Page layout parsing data
"""
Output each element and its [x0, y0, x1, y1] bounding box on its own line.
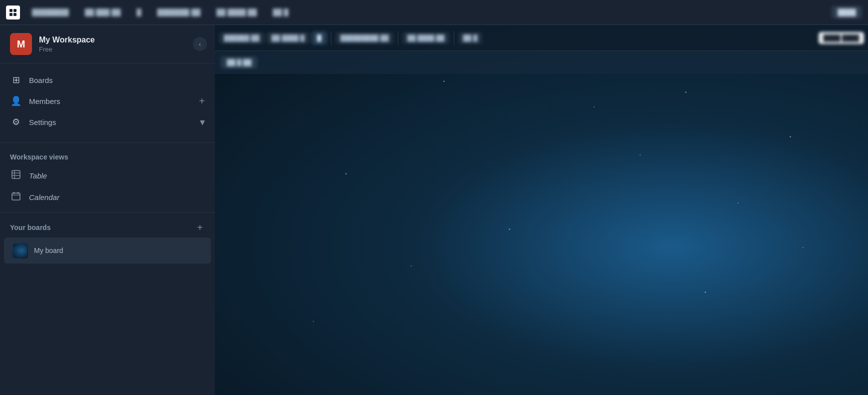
topbar-active-button[interactable]: ████ [832, 6, 862, 18]
content-toolbar: ██████ ██ ██ ████ █ █ █████████ ██ ██ ██… [215, 25, 868, 51]
topbar-item-2[interactable]: ██ ███ ██ [81, 6, 125, 18]
toolbar-separator-2 [398, 31, 398, 45]
svg-rect-2 [9, 13, 12, 16]
topbar-item-3[interactable]: █ [132, 6, 145, 18]
top-bar: ████████ ██ ███ ██ █ ███████ ██ ██ ████ … [0, 0, 868, 25]
workspace-avatar: M [10, 33, 32, 55]
your-boards-title: Your boards [10, 224, 50, 232]
workspace-name: My Workspace [39, 36, 186, 44]
content-secondary-toolbar: ██ █ ██ [215, 51, 868, 74]
workspace-plan: Free [39, 46, 186, 53]
toolbar-separator-3 [454, 31, 454, 45]
svg-rect-3 [13, 13, 16, 16]
svg-rect-4 [12, 170, 20, 178]
divider-2 [0, 212, 215, 212]
toolbar-btn-5[interactable]: ██ ████ ██ [402, 32, 450, 44]
table-icon [10, 170, 22, 182]
topbar-item-5[interactable]: ██ ████ ██ [212, 6, 261, 18]
workspace-views-header: Workspace views [0, 147, 215, 165]
sidebar-item-calendar[interactable]: Calendar [0, 186, 215, 208]
toolbar-btn-2[interactable]: ██ ████ █ [266, 32, 309, 44]
workspace-info: My Workspace Free [39, 36, 186, 53]
topbar-item-4[interactable]: ███████ ██ [153, 6, 205, 18]
svg-rect-8 [12, 193, 20, 200]
calendar-icon [10, 192, 22, 203]
collapse-sidebar-button[interactable]: ‹ [193, 37, 207, 51]
workspace-header: M My Workspace Free ‹ [0, 25, 215, 64]
boards-label: Boards [29, 76, 205, 84]
toolbar-btn-7[interactable]: ████ ████ [819, 32, 864, 44]
content-area: ██████ ██ ██ ████ █ █ █████████ ██ ██ ██… [215, 25, 868, 395]
svg-rect-1 [13, 9, 16, 12]
toolbar-btn-3[interactable]: █ [312, 32, 327, 44]
members-add-icon[interactable]: + [199, 96, 205, 106]
sidebar-nav: ⊞ Boards 👤 Members + ⚙ Settings ▾ [0, 64, 215, 138]
members-icon: 👤 [10, 96, 22, 106]
starfield [215, 25, 868, 395]
members-label: Members [29, 97, 192, 106]
boards-icon: ⊞ [10, 74, 22, 86]
calendar-label: Calendar [29, 193, 59, 202]
sidebar-item-settings[interactable]: ⚙ Settings ▾ [0, 112, 215, 132]
topbar-item-6[interactable]: ██ █ [269, 6, 292, 18]
board-thumbnail [12, 242, 28, 258]
secondary-btn-1[interactable]: ██ █ ██ [221, 56, 257, 68]
table-label: Table [29, 172, 47, 180]
toolbar-btn-4[interactable]: █████████ ██ [335, 32, 394, 44]
settings-label: Settings [29, 118, 193, 126]
sidebar-item-members[interactable]: 👤 Members + [0, 90, 215, 112]
toolbar-separator [331, 31, 331, 45]
sidebar-item-table[interactable]: Table [0, 165, 215, 186]
board-item-my-board[interactable]: My board [4, 238, 211, 264]
your-boards-header: Your boards + [0, 216, 215, 236]
svg-rect-0 [9, 9, 12, 12]
add-board-button[interactable]: + [195, 222, 205, 232]
board-name: My board [34, 246, 203, 254]
topbar-item-1[interactable]: ████████ [28, 6, 73, 18]
settings-icon: ⚙ [10, 116, 22, 128]
board-thumbnail-image [13, 244, 27, 258]
sidebar: M My Workspace Free ‹ ⊞ Boards 👤 Members… [0, 25, 215, 395]
sidebar-item-boards[interactable]: ⊞ Boards [0, 70, 215, 90]
app-logo [6, 6, 20, 20]
toolbar-btn-6[interactable]: ██ █ [458, 32, 483, 44]
workspace-views-title: Workspace views [10, 153, 68, 161]
divider-1 [0, 142, 215, 143]
main-layout: M My Workspace Free ‹ ⊞ Boards 👤 Members… [0, 25, 868, 395]
toolbar-btn-1[interactable]: ██████ ██ [219, 32, 264, 44]
settings-chevron-icon: ▾ [200, 117, 205, 127]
"""
- _EXERCISE_
Line for line, restate the data above and omit every picture.

- _SOLUTION BELOW_
Output each element and its [x0, y0, x1, y1] bounding box on its own line.
topbar-active-button[interactable]: ████ [832, 6, 862, 18]
content-toolbar: ██████ ██ ██ ████ █ █ █████████ ██ ██ ██… [215, 25, 868, 51]
topbar-item-2[interactable]: ██ ███ ██ [81, 6, 125, 18]
toolbar-separator-2 [398, 31, 398, 45]
svg-rect-2 [9, 13, 12, 16]
topbar-item-3[interactable]: █ [132, 6, 145, 18]
top-bar: ████████ ██ ███ ██ █ ███████ ██ ██ ████ … [0, 0, 868, 25]
workspace-avatar: M [10, 33, 32, 55]
your-boards-title: Your boards [10, 224, 50, 232]
workspace-name: My Workspace [39, 36, 186, 44]
content-secondary-toolbar: ██ █ ██ [215, 51, 868, 74]
workspace-plan: Free [39, 46, 186, 53]
toolbar-separator-3 [454, 31, 454, 45]
svg-rect-3 [13, 13, 16, 16]
svg-rect-4 [12, 170, 20, 178]
divider-2 [0, 212, 215, 212]
toolbar-btn-5[interactable]: ██ ████ ██ [402, 32, 450, 44]
table-icon [10, 170, 22, 182]
topbar-item-5[interactable]: ██ ████ ██ [212, 6, 261, 18]
workspace-views-header: Workspace views [0, 147, 215, 165]
sidebar-item-calendar[interactable]: Calendar [0, 186, 215, 208]
toolbar-btn-2[interactable]: ██ ████ █ [266, 32, 309, 44]
workspace-info: My Workspace Free [39, 36, 186, 53]
topbar-item-4[interactable]: ███████ ██ [153, 6, 205, 18]
svg-rect-8 [12, 193, 20, 200]
calendar-icon [10, 192, 22, 203]
collapse-sidebar-button[interactable]: ‹ [193, 37, 207, 51]
workspace-header: M My Workspace Free ‹ [0, 25, 215, 64]
boards-label: Boards [29, 76, 205, 84]
toolbar-btn-7[interactable]: ████ ████ [819, 32, 864, 44]
content-area: ██████ ██ ██ ████ █ █ █████████ ██ ██ ██… [215, 25, 868, 395]
svg-rect-1 [13, 9, 16, 12]
toolbar-btn-3[interactable]: █ [312, 32, 327, 44]
members-add-icon[interactable]: + [199, 96, 205, 106]
sidebar-nav: ⊞ Boards 👤 Members + ⚙ Settings ▾ [0, 64, 215, 138]
members-icon: 👤 [10, 96, 22, 106]
starfield [215, 25, 868, 395]
members-label: Members [29, 97, 192, 106]
boards-icon: ⊞ [10, 74, 22, 86]
calendar-label: Calendar [29, 193, 59, 202]
sidebar-item-settings[interactable]: ⚙ Settings ▾ [0, 112, 215, 132]
topbar-item-6[interactable]: ██ █ [269, 6, 292, 18]
board-thumbnail [12, 242, 28, 258]
secondary-btn-1[interactable]: ██ █ ██ [221, 56, 257, 68]
table-label: Table [29, 172, 47, 180]
toolbar-btn-4[interactable]: █████████ ██ [335, 32, 394, 44]
settings-label: Settings [29, 118, 193, 126]
sidebar-item-members[interactable]: 👤 Members + [0, 90, 215, 112]
toolbar-separator [331, 31, 331, 45]
sidebar-item-table[interactable]: Table [0, 165, 215, 186]
board-item-my-board[interactable]: My board [4, 238, 211, 264]
your-boards-header: Your boards + [0, 216, 215, 236]
svg-rect-0 [9, 9, 12, 12]
add-board-button[interactable]: + [195, 222, 205, 232]
board-name: My board [34, 246, 203, 254]
topbar-item-1[interactable]: ████████ [28, 6, 73, 18]
settings-icon: ⚙ [10, 116, 22, 128]
board-thumbnail-image [13, 244, 27, 258]
sidebar: M My Workspace Free ‹ ⊞ Boards 👤 Members… [0, 25, 215, 395]
sidebar-item-boards[interactable]: ⊞ Boards [0, 70, 215, 90]
app-logo [6, 6, 20, 20]
toolbar-btn-6[interactable]: ██ █ [458, 32, 483, 44]
workspace-views-title: Workspace views [10, 153, 68, 161]
divider-1 [0, 142, 215, 143]
main-layout: M My Workspace Free ‹ ⊞ Boards 👤 Members… [0, 25, 868, 395]
toolbar-btn-1[interactable]: ██████ ██ [219, 32, 264, 44]
settings-chevron-icon: ▾ [200, 117, 205, 127]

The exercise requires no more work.